Mali : Moscou perçoit une manœuvre occidentale derrière les attaques
L’Africa Corps a officiellement confirmé le lundi 27 avril son retrait, conjointement avec l’armée malienne, de la ville stratégique de Kati. Cette annonce, relayée via une communication sur Telegram, souligne un mouvement important près de la capitale, Bamako. Kati, située à une vingtaine de kilomètres de la métropole malienne, représente bien plus qu’une simple localité : elle abrite le principal camp militaire du pays et est devenue le cœur décisionnel du pouvoir depuis l’arrivée au pouvoir de la junte d’Assimi Goïta en 2021.
Selon le quotidien Vedomosti, l’Africa Corps est une « formation paramilitaire mise en place par le ministère de la Défense russe pour opérer sur le continent africain ». Créée en 2023, cette entité a pour mission de succéder aux diverses sociétés militaires privées actives en Afrique, une allusion claire au célèbre Groupe Wagner, bien que non explicitement nommé par le média moscovite.

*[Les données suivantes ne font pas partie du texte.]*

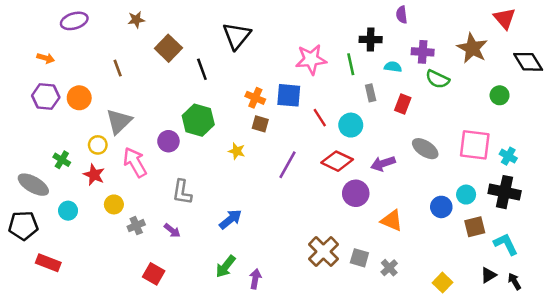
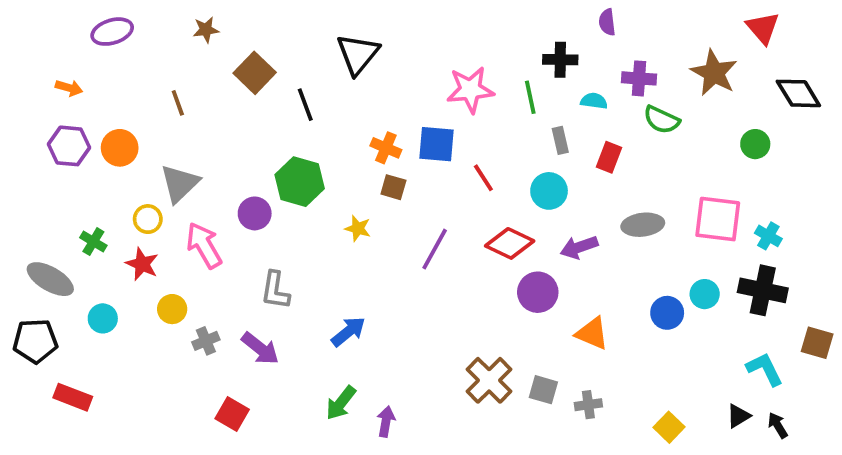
cyan circle: (351, 125) -> (549, 191), moved
gray ellipse: (425, 149) -> (643, 225), turned -40
brown square: (475, 227) -> (817, 343), moved, turned 30
purple arrow: (172, 230) -> (260, 348), size x1.5
gray cross: (389, 268) -> (588, 405), turned 35

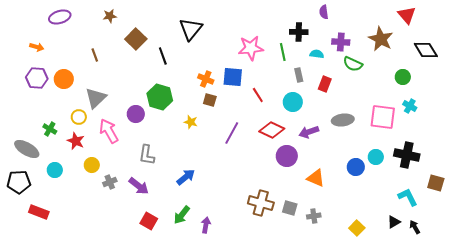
cyan cross: (768, 236) -> (410, 106), moved
brown cross: (489, 380) -> (261, 203), turned -30
red square: (232, 414) -> (149, 221), moved

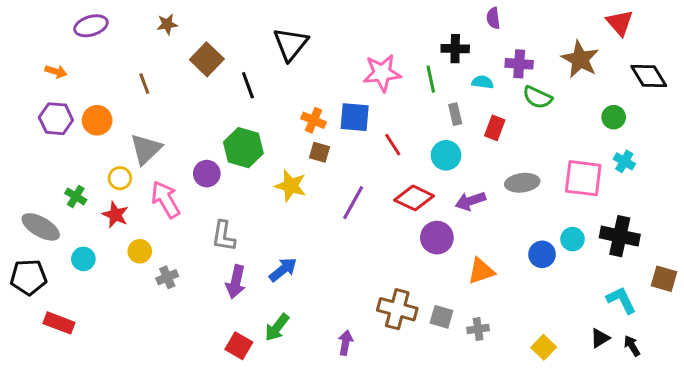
yellow star: (191, 122) -> (291, 186), size x1.5
orange triangle: (316, 178) -> (481, 271), turned -42
purple arrow: (139, 186) -> (236, 282), moved, turned 65
red square: (149, 221) -> (239, 346), moved
purple arrow: (206, 225) -> (345, 343), moved

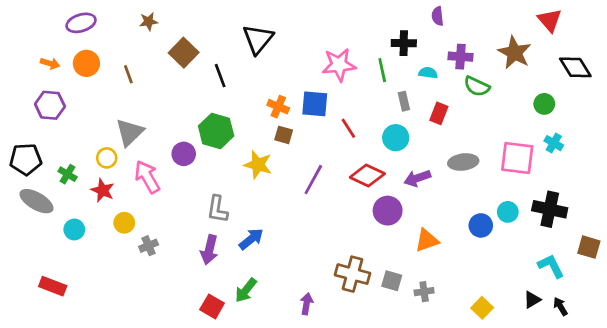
orange circle: (97, 120) -> (86, 63), moved
gray L-shape: (224, 236) -> (217, 209), moved
black pentagon: (29, 277) -> (26, 159), moved

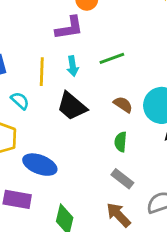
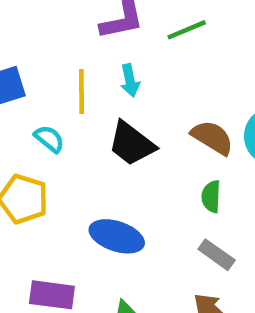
green line: (112, 58) -> (187, 30), moved
brown semicircle: (123, 104) -> (212, 137), size x1.4
blue ellipse: (40, 165) -> (117, 236), moved

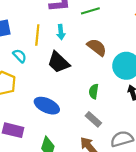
brown semicircle: (212, 137) -> (97, 47), moved

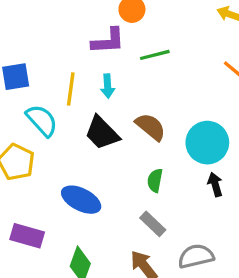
brown semicircle: (97, 47) -> (151, 127), moved
cyan semicircle: (20, 56) -> (42, 120), size x1.5

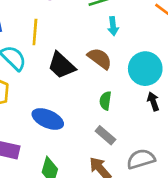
cyan arrow: (108, 86) -> (113, 26), moved

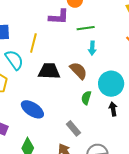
black trapezoid: (62, 65) -> (49, 71), turned 130
green semicircle: (105, 101) -> (86, 98), moved

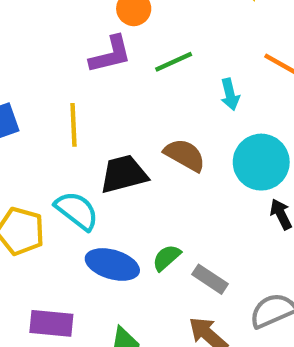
cyan arrow: (92, 48) -> (230, 94), moved
cyan semicircle: (14, 60) -> (77, 211), moved
green semicircle: (86, 98) -> (167, 258), moved, turned 48

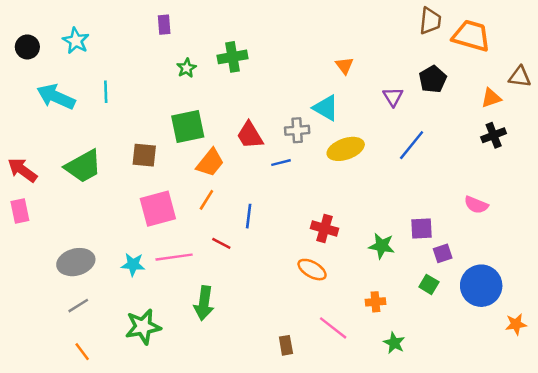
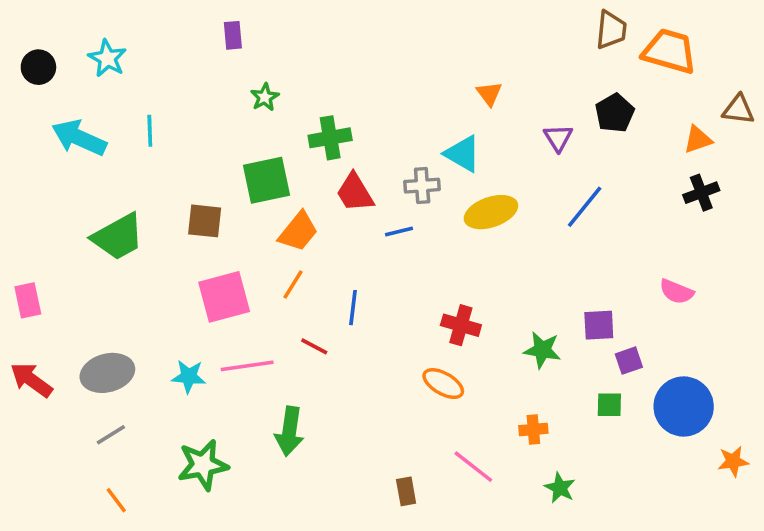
green cross: (232, 57) -> (330, 138), moved
red arrow: (22, 170) -> (31, 380), moved
green square: (429, 284) -> (609, 405), turned -30

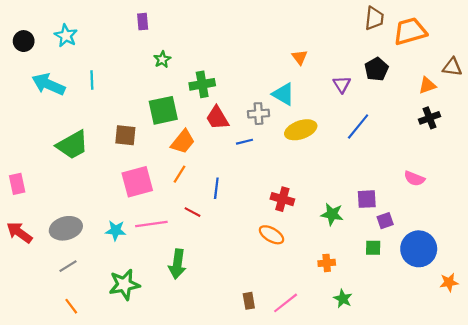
orange trapezoid: (669, 51) -> (410, 31), turned -32
pink line: (473, 467) -> (286, 303), moved, turned -76

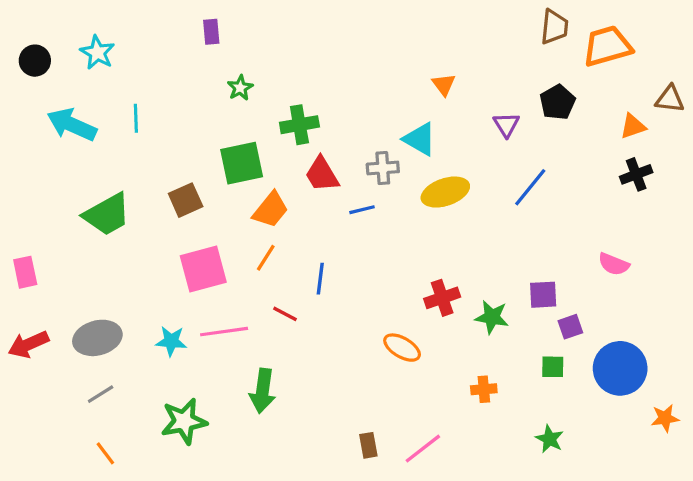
brown square: (125, 135) -> (186, 200), turned -30
red cross: (282, 199) -> (442, 298), moved, turned -35
red arrow: (19, 233) -> (28, 344), turned -60
green star: (343, 299) -> (550, 439), moved

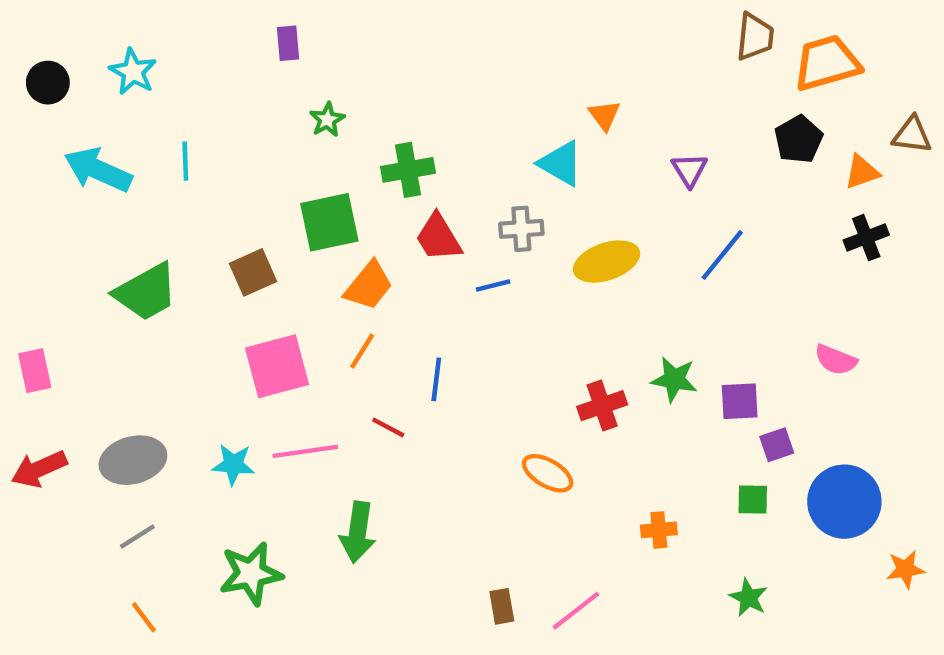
black pentagon: (558, 102) -> (799, 139), moved
cyan triangle: (420, 139) -> (561, 163), moved
green star: (492, 317) -> (674, 379), moved

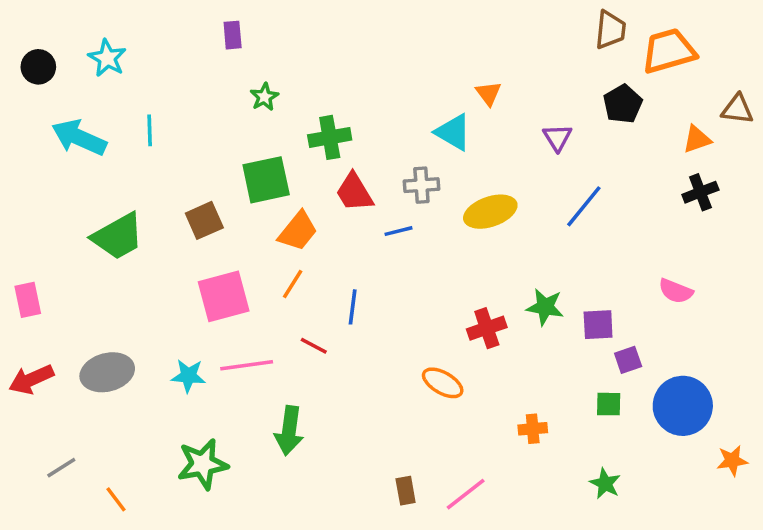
black pentagon: (799, 139) -> (623, 104), moved
gray line: (137, 536) -> (61, 468), moved

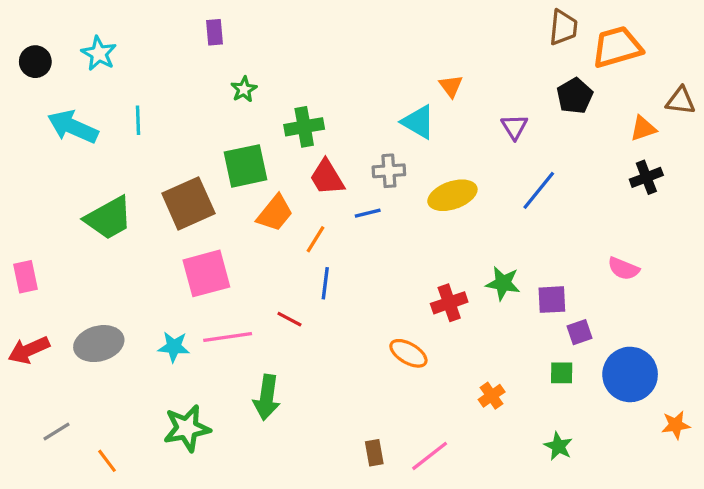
brown square: (204, 220) -> (188, 203), size x1.5
orange line: (293, 284) -> (316, 239), moved
orange cross: (533, 429) -> (492, 396), turned -30

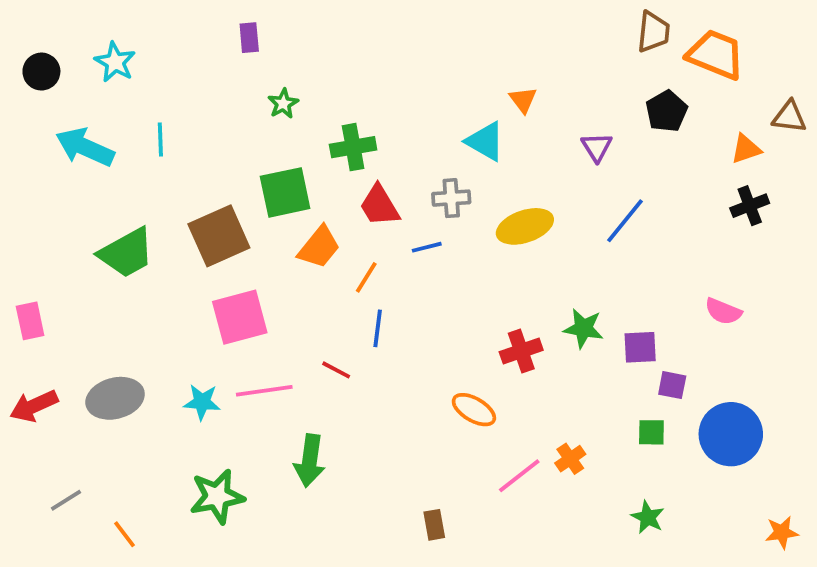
orange trapezoid: (617, 47) -> (716, 55), turned 38
purple square: (580, 332) -> (672, 385), turned 30
orange star: (676, 425) -> (782, 532), moved
pink line: (430, 456) -> (519, 476), moved

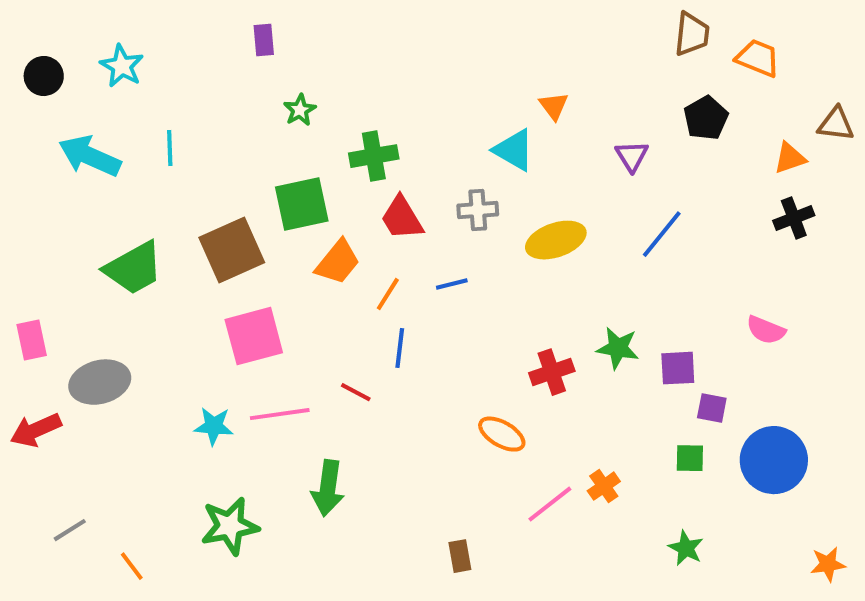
orange trapezoid: (716, 55) -> (758, 58), size x0.7
blue line: (427, 247) -> (452, 284), moved
gray ellipse: (115, 398) -> (100, 382), moved

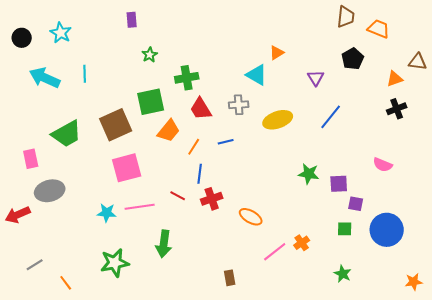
orange triangle: (554, 106) -> (277, 53), turned 35
pink rectangle: (32, 340) -> (31, 159), moved
red cross: (552, 372) -> (212, 199), moved

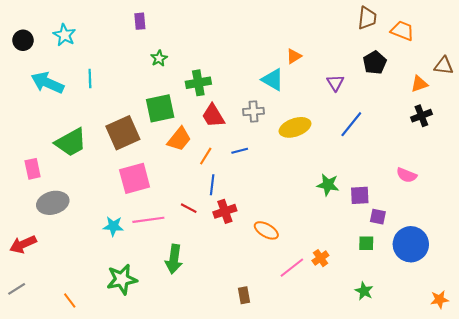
red arrow: (18, 215) -> (23, 244), moved
gray line: (35, 265) -> (17, 289), moved

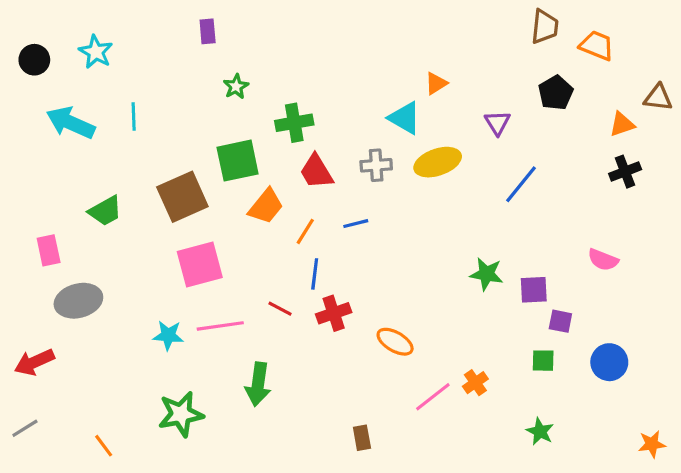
yellow ellipse: (295, 127) -> (438, 162), moved
green trapezoid: (71, 142) -> (105, 211), size x0.7
blue circle: (411, 244) -> (609, 362), size x0.7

Le Groupe Wagner avait précédemment collaboré avec le régime militaire malien, apportant son soutien dans la lutte contre le terrorisme et la stabilisation de la sécurité nationale. Ce partenariat s’était intensifié suite au départ des forces françaises du Mali. Après le décès d’Evgueni Prigojine, fondateur du Groupe Wagner, en août 2023, l’Africa Corps avait repris les opérations de son prédécesseur.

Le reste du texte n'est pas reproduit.